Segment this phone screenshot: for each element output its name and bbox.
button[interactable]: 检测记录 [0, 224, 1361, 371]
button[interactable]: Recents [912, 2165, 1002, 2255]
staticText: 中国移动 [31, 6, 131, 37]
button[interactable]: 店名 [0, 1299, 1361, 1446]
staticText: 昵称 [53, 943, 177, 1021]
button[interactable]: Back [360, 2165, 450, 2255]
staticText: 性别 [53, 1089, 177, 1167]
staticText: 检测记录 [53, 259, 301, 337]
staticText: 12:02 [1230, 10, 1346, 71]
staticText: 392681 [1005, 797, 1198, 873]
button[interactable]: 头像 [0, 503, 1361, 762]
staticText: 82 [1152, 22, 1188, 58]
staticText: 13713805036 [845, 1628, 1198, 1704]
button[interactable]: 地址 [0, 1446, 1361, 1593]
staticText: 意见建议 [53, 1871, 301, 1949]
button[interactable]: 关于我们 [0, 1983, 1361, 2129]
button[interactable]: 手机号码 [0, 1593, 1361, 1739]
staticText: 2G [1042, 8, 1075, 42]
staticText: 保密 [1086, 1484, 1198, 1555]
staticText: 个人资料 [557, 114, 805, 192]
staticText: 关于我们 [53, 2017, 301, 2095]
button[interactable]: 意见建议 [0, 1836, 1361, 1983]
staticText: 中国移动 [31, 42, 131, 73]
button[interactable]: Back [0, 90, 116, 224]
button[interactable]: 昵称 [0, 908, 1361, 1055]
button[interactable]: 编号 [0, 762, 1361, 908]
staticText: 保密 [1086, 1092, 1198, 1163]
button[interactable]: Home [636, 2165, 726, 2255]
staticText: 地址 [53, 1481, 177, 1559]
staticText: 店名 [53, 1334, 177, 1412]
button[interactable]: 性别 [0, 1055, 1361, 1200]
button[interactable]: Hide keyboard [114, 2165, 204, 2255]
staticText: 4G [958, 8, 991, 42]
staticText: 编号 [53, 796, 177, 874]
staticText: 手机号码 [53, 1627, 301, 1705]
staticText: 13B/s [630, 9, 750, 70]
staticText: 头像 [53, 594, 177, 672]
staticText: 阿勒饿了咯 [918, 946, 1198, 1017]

* EXERCISE *
Copy every line of the listing, exact to the last character.

* WRITTEN ANSWER *
Segment this phone screenshot: for each element output its name and bbox.
button[interactable]: 检测记录 [0, 224, 1361, 371]
button[interactable]: Recents [912, 2165, 1002, 2255]
staticText: 中国移动 [31, 6, 131, 37]
button[interactable]: 店名 [0, 1299, 1361, 1446]
staticText: 昵称 [53, 943, 177, 1021]
button[interactable]: Back [360, 2165, 450, 2255]
staticText: 性别 [53, 1089, 177, 1167]
staticText: 检测记录 [53, 259, 301, 337]
staticText: 12:02 [1230, 10, 1346, 71]
staticText: 392681 [1005, 797, 1198, 873]
button[interactable]: 头像 [0, 503, 1361, 762]
staticText: 82 [1152, 22, 1188, 58]
staticText: 13713805036 [845, 1628, 1198, 1704]
button[interactable]: 地址 [0, 1446, 1361, 1593]
staticText: 意见建议 [53, 1871, 301, 1949]
button[interactable]: 关于我们 [0, 1983, 1361, 2129]
button[interactable]: 手机号码 [0, 1593, 1361, 1739]
staticText: 2G [1042, 8, 1075, 42]
staticText: 保密 [1086, 1484, 1198, 1555]
staticText: 个人资料 [557, 114, 805, 192]
staticText: 关于我们 [53, 2017, 301, 2095]
button[interactable]: 意见建议 [0, 1836, 1361, 1983]
staticText: 中国移动 [31, 42, 131, 73]
button[interactable]: Back [0, 90, 116, 224]
button[interactable]: 昵称 [0, 908, 1361, 1055]
button[interactable]: 编号 [0, 762, 1361, 908]
staticText: 保密 [1086, 1092, 1198, 1163]
button[interactable]: Home [636, 2165, 726, 2255]
staticText: 地址 [53, 1481, 177, 1559]
staticText: 店名 [53, 1334, 177, 1412]
button[interactable]: 性别 [0, 1055, 1361, 1200]
button[interactable]: Hide keyboard [114, 2165, 204, 2255]
staticText: 4G [958, 8, 991, 42]
staticText: 编号 [53, 796, 177, 874]
staticText: 手机号码 [53, 1627, 301, 1705]
staticText: 13B/s [630, 9, 750, 70]
staticText: 头像 [53, 594, 177, 672]
staticText: 阿勒饿了咯 [918, 946, 1198, 1017]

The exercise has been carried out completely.